* [Exercise brief]
Transcribe every entry word for word. Skip the pictures.

(Records drawn from a dataset)
____
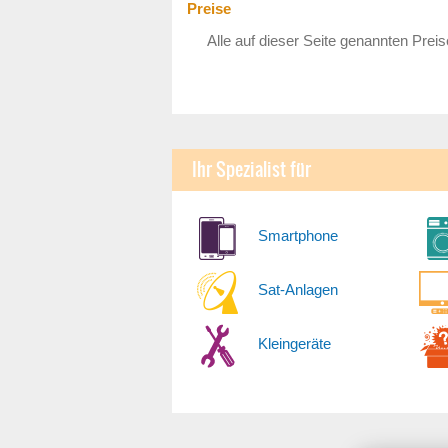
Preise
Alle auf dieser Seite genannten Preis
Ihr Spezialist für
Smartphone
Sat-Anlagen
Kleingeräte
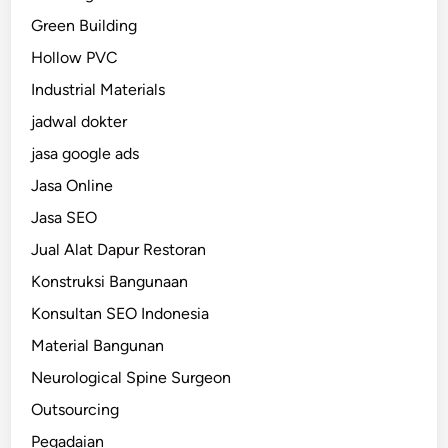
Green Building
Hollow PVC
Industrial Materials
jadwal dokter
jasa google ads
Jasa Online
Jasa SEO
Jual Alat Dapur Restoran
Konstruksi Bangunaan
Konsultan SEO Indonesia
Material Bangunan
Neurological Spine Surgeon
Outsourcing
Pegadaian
____
* [Answer for this exercise]
Preise
Alle auf dieser Seite genannten Preis
Ihr Spezialist für
Smartphone
Sat-Anlagen
Kleingeräte
Green Building
Hollow PVC
Industrial Materials
jadwal dokter
jasa google ads
Jasa Online
Jasa SEO
Jual Alat Dapur Restoran
Konstruksi Bangunaan
Konsultan SEO Indonesia
Material Bangunan
Neurological Spine Surgeon
Outsourcing
Pegadaian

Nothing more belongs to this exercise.